- [Activity] Retype each record exactly; no pictures.

- [Saved entries]
# # # # # # #
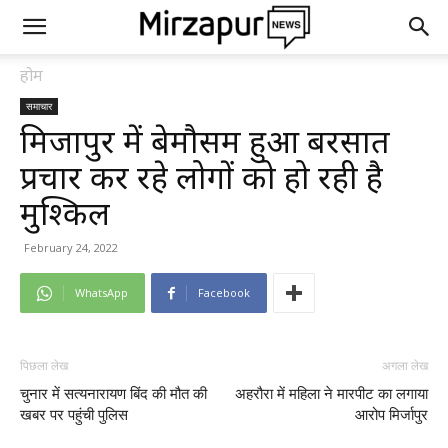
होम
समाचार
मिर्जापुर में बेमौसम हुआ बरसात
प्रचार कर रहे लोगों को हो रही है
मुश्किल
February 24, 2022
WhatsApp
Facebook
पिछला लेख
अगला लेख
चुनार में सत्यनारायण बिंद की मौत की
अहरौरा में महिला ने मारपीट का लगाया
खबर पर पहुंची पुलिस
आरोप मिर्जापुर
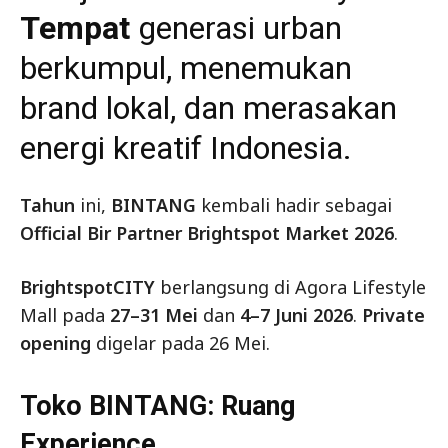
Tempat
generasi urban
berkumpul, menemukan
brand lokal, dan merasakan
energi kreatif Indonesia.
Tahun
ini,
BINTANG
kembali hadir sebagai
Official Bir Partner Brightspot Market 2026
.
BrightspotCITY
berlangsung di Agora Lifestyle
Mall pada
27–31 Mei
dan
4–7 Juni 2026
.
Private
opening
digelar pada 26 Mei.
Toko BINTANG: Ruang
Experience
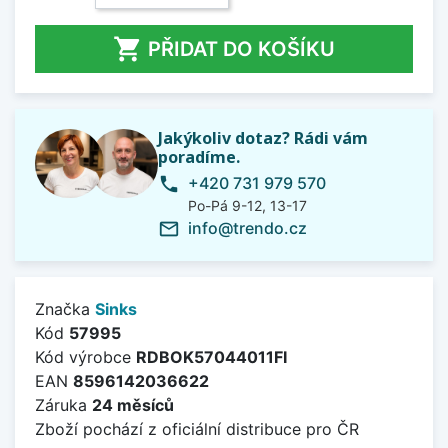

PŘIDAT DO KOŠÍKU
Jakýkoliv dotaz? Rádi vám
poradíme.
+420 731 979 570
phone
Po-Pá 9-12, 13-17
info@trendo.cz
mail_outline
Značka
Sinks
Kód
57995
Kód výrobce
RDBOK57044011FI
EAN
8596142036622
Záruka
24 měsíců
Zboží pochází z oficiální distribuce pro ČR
# # # # # # #
- [Exercise solution]
होम
समाचार
मिर्जापुर में बेमौसम हुआ बरसात
प्रचार कर रहे लोगों को हो रही है
मुश्किल
February 24, 2022
WhatsApp
Facebook
पिछला लेख
अगला लेख
चुनार में सत्यनारायण बिंद की मौत की
अहरौरा में महिला ने मारपीट का लगाया
खबर पर पहुंची पुलिस
आरोप मिर्जापुर
Tempat
generasi urban
berkumpul, menemukan
brand lokal, dan merasakan
energi kreatif Indonesia.
Tahun
ini,
BINTANG
kembali hadir sebagai
Official Bir Partner Brightspot Market 2026
.
BrightspotCITY
berlangsung di Agora Lifestyle
Mall pada
27–31 Mei
dan
4–7 Juni 2026
.
Private
opening
digelar pada 26 Mei.
Toko BINTANG: Ruang
Experience

PŘIDAT DO KOŠÍKU
Jakýkoliv dotaz? Rádi vám
poradíme.
+420 731 979 570
phone
Po-Pá 9-12, 13-17
info@trendo.cz
mail_outline
Značka
Sinks
Kód
57995
Kód výrobce
RDBOK57044011FI
EAN
8596142036622
Záruka
24 měsíců
Zboží pochází z oficiální distribuce pro ČR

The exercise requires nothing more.